A pesar de estos datos expuestos por Fleet People, T&E cifra en un 7,1% la cuota eléctrica de las matriculaciones corporativas españolas en 2025, muy por debajo del 19% de la media europea y a enorme distancia del 57% de Dinamarca o del 54,2% de Bélgica.

Portugal y su fiscalidad eléctrica
Portugal alcanzó en 2025 una cuota eléctrica corporativa del 24,7%, más del triple que la española, después de que lleve años aportando beneficios a los vehículos eléctricos en el Impuesto de Matriculación, en la deducción del IVA y en la amortización, según T&E.
En el caso luso y en la retribución en especie, el eléctrico queda exento hasta 62.500 euros de valor y el de gasolina tributa según su precio; en la deducción del IVA, el eléctrico desgrava hasta 62.500 euros respecto de los 25.000 del de gasolina y en la amortización se refleja el mismo tope de 62.500 euros para el eléctrico contra los 25.000 del de gasolina.
Para T&E, la distancia entre Portugal y españa «responde al diseño de la política fiscal y no al tamaño del mercado ni a la renta, dado que entre los países que mejor puntúan conviven grandes economías, como Francia y Países Bajos, con otras menores, como la propia Portugal, Eslovenia y Grecia».
La asociación carga también contra la fiscalidad de la gasolina, que «varía con fuerza de un país a otro».
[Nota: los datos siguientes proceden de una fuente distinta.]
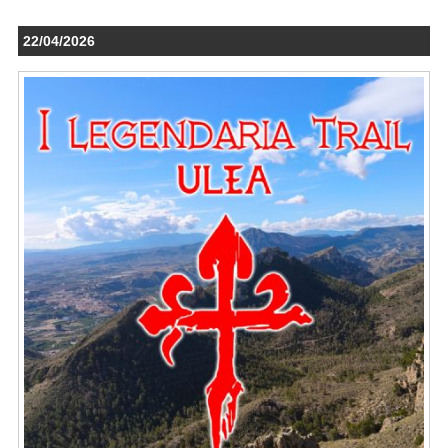
22/04/2026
Francia grava cada litro consumido por un coche de empresa con 10,3 euros y Portugal con 4,5, mientras que España se queda en 1,2 euros y Alemania lo subvenciona a razón de 0,5 euros por litro, según sus cálculos.
Premio al motor más sucio
Otra conclusión del informe de T&E es que señala a Alemania como «la mayor contradicción» del sistema, porque cuanto más grande y contaminante es el gasolina de empresa, mayor resulta su ventaja fiscal.
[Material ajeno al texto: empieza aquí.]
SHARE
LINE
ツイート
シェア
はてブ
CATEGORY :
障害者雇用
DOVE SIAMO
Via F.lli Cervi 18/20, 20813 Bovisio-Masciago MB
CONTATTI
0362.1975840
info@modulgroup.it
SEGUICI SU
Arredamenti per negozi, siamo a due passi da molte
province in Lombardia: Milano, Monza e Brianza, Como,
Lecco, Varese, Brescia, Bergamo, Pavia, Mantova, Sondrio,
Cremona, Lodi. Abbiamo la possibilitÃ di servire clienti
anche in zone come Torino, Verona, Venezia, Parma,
El lobby calcula que un modelo del segmento E llega a acumular un beneficio neto de 6.190 euros en cuatro años por la falta de Impuesto de Matriculación y las amplias deducciones aplicadas.
T&E se ha mostrado ‘preocupada’ al respecto de lo que califica como «tanta permisividad» asociada a los incentivos de la gasolina respecto del eléctrico, y alerta de que en Alemania y Polonia el 52% de las matriculaciones corporativas está asociadas a este combustible fósil.
Además, prevé que el parque de vehículos europeo añada 20 millones de coches provistos de propulsiones de combustión tradicional en el ámbito de las flotas corporativas de aquí a 2030.